Tukey's ladder of transformations (shown below) gives several common transformations to correct skew in each direction and illustrates the relative effectiveness of these.

For example, the ladder shows that squaring corrects downward skew and that cubing the data gives an even stronger correction; i.e., if we cube rather than square the values then the right hand (higher) values are pulled apart even more, creating a more extreme upper tail.

Upwardly skew data is not uncommon in medical applications and many measurements which display upward skewing are what is known as 'lognormally distributed'. When data is lognormally distributed, taking logarithms (or logs) of the data values will normalise the data.

For example:

Serum triglyceride values in cord-blood are lognormal:

Choosing a suitable transformation can be a matter of trial and error. Logging corrects upward skew; if data is downwardly skew then logging will make the skewness worse. Downward skew may be corrected (to varying extents) by squaring, cubing or anti-logging.

Often it is possible to use a transformation that has some biological basis. For example, taking square roots of areas or cube roots of volumes may be effective. Taking logarithms may not seem intuitive but this transformation is particularly useful when there are different groups to be transformed and compared. The particular properties of logarithmic transformation are illustrated later in this course.

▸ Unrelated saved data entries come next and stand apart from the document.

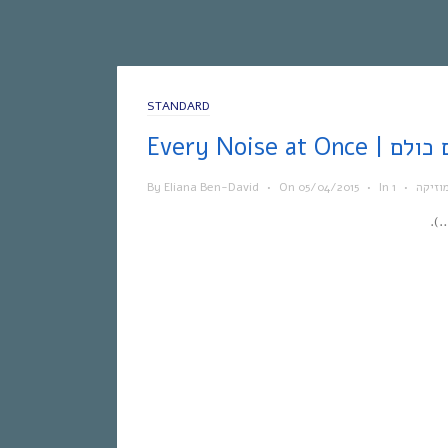
STANDARD
 הצלילים כולם
וזיקה
•
In
•
05/04/2015
On
•
Eliana Ben-David
By
).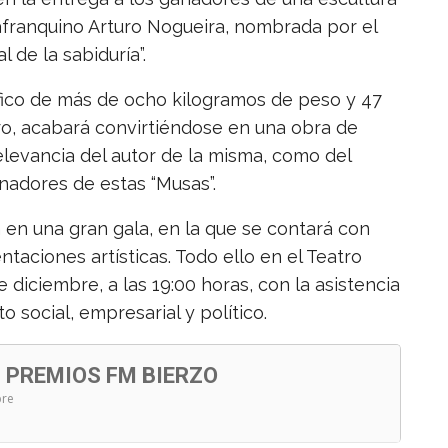
llafranquino Arturo Nogueira, nombrada por el
 de la sabiduría”.
fico de más de ocho kilogramos de peso y 47
ro, acabará convirtiéndose en una obra de
 relevancia del autor de la misma, como del
anadores de estas “Musas”.
 en una gran gala, en la que se contará con
ntaciones artísticas. Todo ello en el Teatro
diciembre, a las 19:00 horas, con la asistencia
 social, empresarial y político.
S PREMIOS FM BIERZO
bre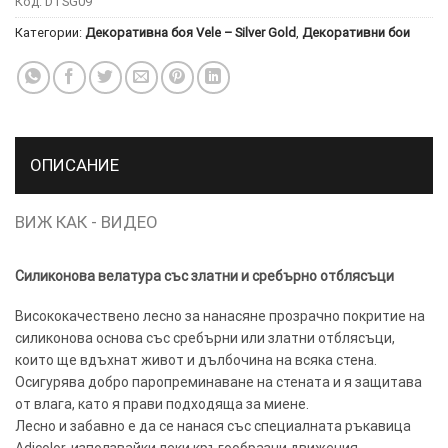
Код:
DTSG09
Категории:
Декоративна боя Vele – Silver Gold
,
Декоративни бои
ТОЗИ
×
САЙТ
ИЗПОЛЗВА
БИСКВИТКИ.
ПОВЕЧЕ
ИНФОРМАЦИЯ
ОПИСАНИЕ
МОЖЕТЕ
ДА
ВИЖ КАК - ВИДЕО
НАМЕРИТЕ
ТУК.
Силиконова велатура със златни и сребърно отблясъци
Висококачествено лесно за нанасяне прозрачно покритие на
УСЛУГИ
ОПЦИИ
силиконова основа със сребърни или златни отблясъци,
които ще вдъхнат живот и дълбочина на всяка стена.
Google
Осигурява добро паропреминаване на стената и я защитава
от влага, като я прави подходяща за миене.
Лесно и забавно е да се нанася със специалната ръкавица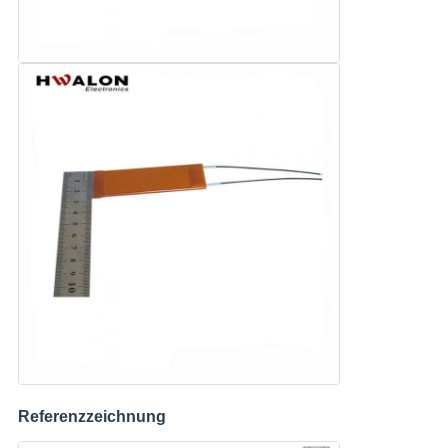
Referenzzeichnung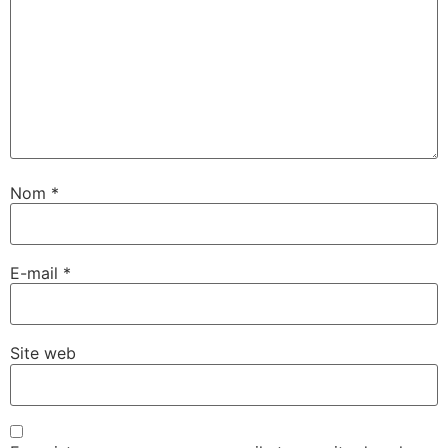
Nom
*
E-mail
*
Site web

All of these transformations change the magnitude of the data values, some more than others, to reduce the skew. Note that they never change the relative ORDER OF THE VALUES. 

J-shaped distributions

Some distributions show skewing so extreme that a large percentage of measurements are at one of the extremes.

For example, psychological tests often consist of a rating scale, 'normal' people being expected to score zero on the scale, higher scores indicating deviances from 'normal' behaviour or emotions. It is not uncommon to collect a sample which consists mostly of zeros, or ones, ('normal' people). The result is what is known as a J-shaped distribution.

The J-shape may be skewed to the left or the right depending on whether the majority of measurements are at the lower or upper extreme.

Examples of each type are shown below:

Ref: Thornton A, Morley C, Green S, Cole T, Walker K and Bonnett J, Field trials of the Baby Check score card: mothers scoring their babies at home, Archives of Disease in Childhood, 1991; 66: 106-110.

Figure: Profile of daily scores (n=701). The numbers of babies with each score are shown at the top of each column.

Most babies are completely healthy (implied by a score of 1) and this is shown by the majority of measurements at the lower extreme.

Ref: Tibrewal S and Foss M, Day care surgery for the correction of hallux valgus, Health Trends, 1991; Vol 23 No. 3: 117-119.

Figure: Linear analogue scores for pain relief after Wilson's Osteotomy.

Most individuals had 100% (full) pain relief after the operation.

Since transformations never change the order of the sample, any transformation of a J-shaped distribution will still be J-shaped. The extreme measurements will all transform to the same new value, and will always be at one extreme of the transformed sample.

J-shaped distributions cannot be transformed to normality.